Beberapa orang tidak dipanggil dengan gelar tapi menyebut diri mereka sendiri sehingga orang lain ikut menyebut diri orang tersebut. Teman saya ingin menyumbang anak yatim. Ia membuat spanduk besar bertuliskan : Sumbangan oleh Ustadz Jalidin. Besoknya Jalidin yang tak pernah ke mekah atau ceramah, dipanggil pak ustad. Apalagi ia memakai busana model ustadz.
Nur Sugik juga menyebut diri sendiri sebagai Gus Nur sekaligus ustads. Padahal ia tak pernah memproleh pengetahuan tentang agama. Ia hanya lulusan SD. Tapi karena ia memanggil dirinya sebagai Gus Nur dan seorang Ustadz, semua memanggil demikian.
Hati-hatilah memanggil seseorang dengan sebutan gelar. Jangan sampai disebut ustadz tapi tingkah lakunya tak menunjukkan penyebar agama.

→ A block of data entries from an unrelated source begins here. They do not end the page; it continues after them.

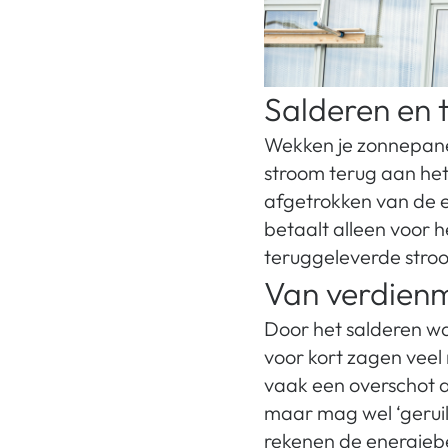
Salderen en 
Wekken je zonnepanel
stroom terug aan het e
afgetrokken van de el
betaalt alleen voor h
teruggeleverde stro
Van verdien
Door het salderen wa
voor kort zagen veel 
vaak een overschot aa
maar mag wel ‘geruil
rekenen de energiebed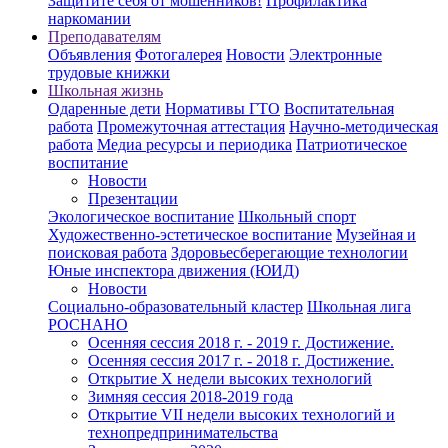
Защитите себя от мошенников!
Профилактика
наркомании
Преподавателям
Объявления
Фотогалерея
Новости
Электронные
трудовые книжки
Школьная жизнь
Одаренные дети
Нормативы ГТО
Воспитательная
работа
Промежуточная аттестация
Научно-методическая
работа
Медиа ресурсы и периодика
Патриотическое
воспитание
Новости
Презентации
Экологическое воспитание
Школьный спорт
Художественно-эстетическое воспитание
Музейная и
поисковая работа
Здоровьесберегающие технологии
Юные инспектора движения (ЮИД)
Новости
Социально-образовательный кластер
Школьная лига
РОСНАНО
Осенняя сессия 2018 г. - 2019 г. Достижение.
Осенняя сессия 2017 г. - 2018 г. Достижение.
Открытие X недели высоких технологий
Зимняя сессия 2018-2019 года
Открытие VII недели высоких технологий и
технопредпринимательства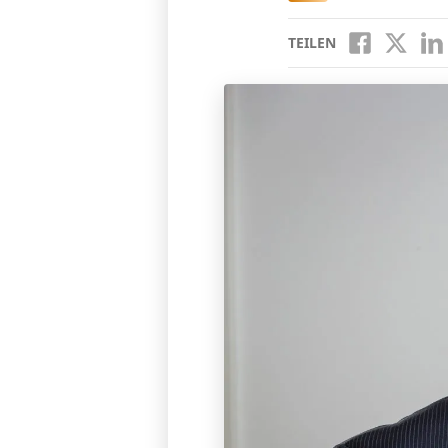
TEILEN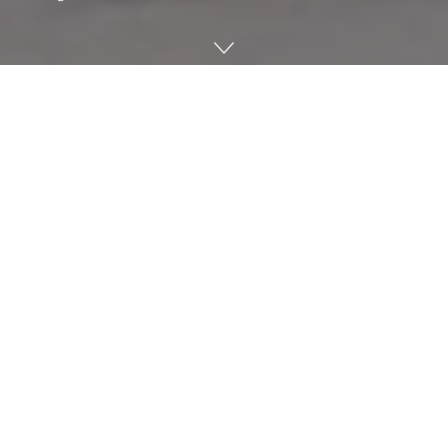
스콧맨(SCOTSMAN)은 3D프린터로 자신에게 딱 맞는 크기로
만들어주는 주문 제작 전동 스쿠터다. 소재는 탄소섬유로 이뤄
져 있어 내구성과 경량화 2개를 모두 잡았고 휠은 10인치다. 접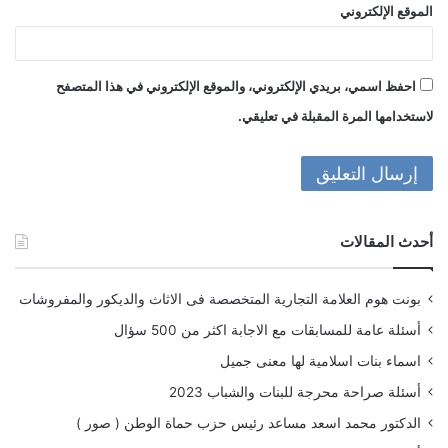
الموقع الإلكتروني
احفظ اسمي، بريدي الإلكتروني، والموقع الإلكتروني في هذا المتصفح
لاستخدامها المرة المقبلة في تعليقي.
أحدث المقالات
بونت هوم العلامة التجارية المتخصصة فى الاثاث والديكور والمفروشات
أسئلة عامة للمسابقات مع الاجابة اكثر من 500 سؤال
اسماء بنات اسلامية لها معنى جميل
أسئلة صراحة محرجة للبنات والشباب 2023
الدكتور محمد اسعد مساعد رئيس حزب حماة الوطن ( صور )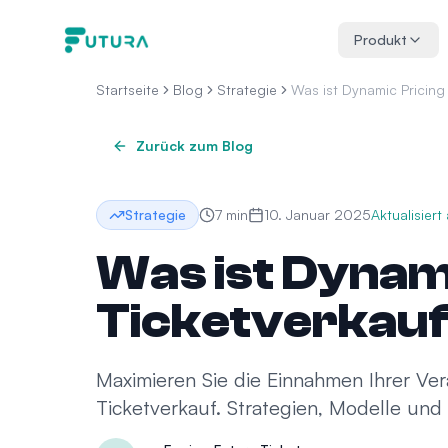
Zum Inhalt springen
Produkt
Startseite
Blog
Strategie
Was ist Dynamic Pricing 
Zurück zum Blog
Strategie
7
min
10. Januar 2025
Aktualisiert
Was ist Dynami
Ticketverkau
Maximieren Sie die Einnahmen Ihrer Ver
Ticketverkauf. Strategien, Modelle und 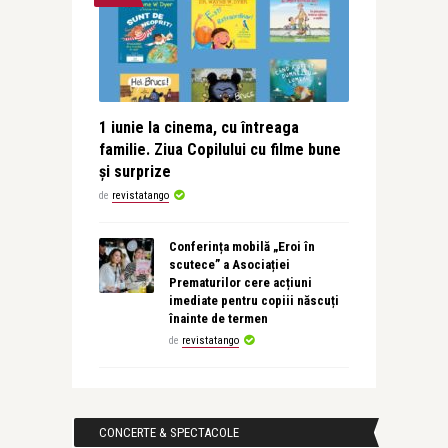
1 iunie la cinema, cu întreaga
familie. Ziua Copilului cu filme bune
și surprize
de
revistatango
Conferința mobilă „Eroi în
scutece” a Asociației
Prematurilor cere acțiuni
imediate pentru copiii născuți
înainte de termen
de
revistatango
CONCERTE & SPECTACOLE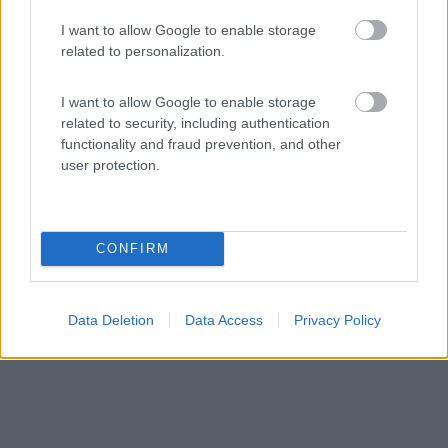
10
2
I want to allow Google to enable storage
related to personalization.
Servizi / Posizione
I want to allow Google to enable storage
related to security, including authentication
functionality and fraud prevention, and other
A 900 m dal borgo medievale, agriturismo con servizio
user protection.
bed...
Pietralunga (PG) - 40.4km
SP 204
CONFIRM
Data Deletion
Data Access
Privacy Policy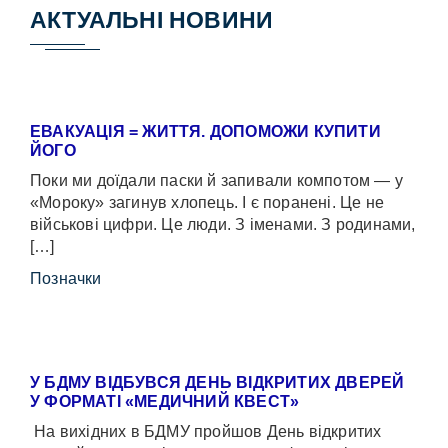
АКТУАЛЬНІ НОВИНИ
ЕВАКУАЦІЯ = ЖИТТЯ. ДОПОМОЖИ КУПИТИ
ЙОГО
Поки ми доїдали паски й запивали компотом — у
«Мороку» загинув хлопець. І є поранені. Це не
військові цифри. Це люди. З іменами. З родинами,
[…]
Позначки
У БДМУ ВІДБУВСЯ ДЕНЬ ВІДКРИТИХ ДВЕРЕЙ
У ФОРМАТІ «МЕДИЧНИЙ КВЕСТ»
На вихідних в БДМУ пройшов День відкритих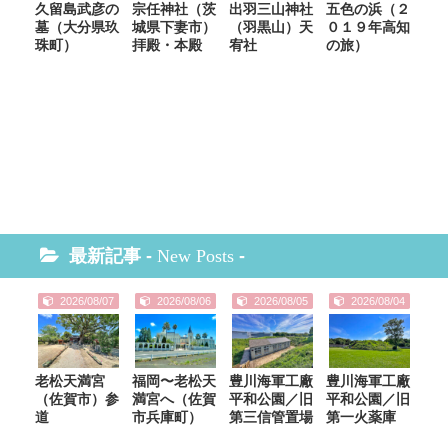
久留島武彦の
宗任神社（茨
出羽三山神社
五色の浜（２
墓（大分県玖
城県下妻市）
（羽黒山）天
０１９年高知
珠町）
拝殿・本殿
宥社
の旅）
最新記事 -
New Posts
-
2026/08/07
2026/08/06
2026/08/05
2026/08/04
老松天満宮
福岡〜老松天
豊川海軍工廠
豊川海軍工廠
（佐賀市）参
満宮へ（佐賀
平和公園／旧
平和公園／旧
道
市兵庫町）
第三信管置場
第一火薬庫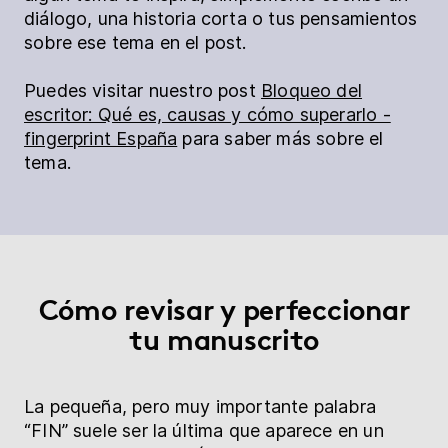
diálogo, una historia corta o tus pensamientos
sobre ese tema en el post.
Puedes visitar nuestro post
Bloqueo del
escritor: Qué es, causas y cómo superarlo -
fingerprint España
para saber más sobre el
tema.
Cómo revisar y perfeccionar
tu manuscrito
La pequeña, pero muy importante palabra
“FIN” suele ser la última que aparece en un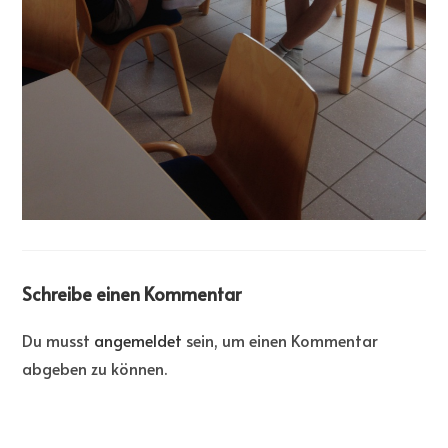
Schreibe einen Kommentar
Du musst
angemeldet
sein, um einen Kommentar
abgeben zu können.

Jangan terus-menerus menyebut habib tapi kelakuannya tak beradab.
Kebanyakan orang tak peduli, sebab sudah terkesima dengan gelar-gelar tersebut. Tetapi orang yang waras pasti malu menyebut gelar namun tak sepadan dengan kelakuannya.
Bukan hanya lucu, tapi juga bikin malu. Apalagi menyebut keturunan nabi tapi akhlak dan kata-katanya tak mencerminkan orang suci. Msak ada seorang keturunan nabi sampai dipenjara. Kasihan nabi…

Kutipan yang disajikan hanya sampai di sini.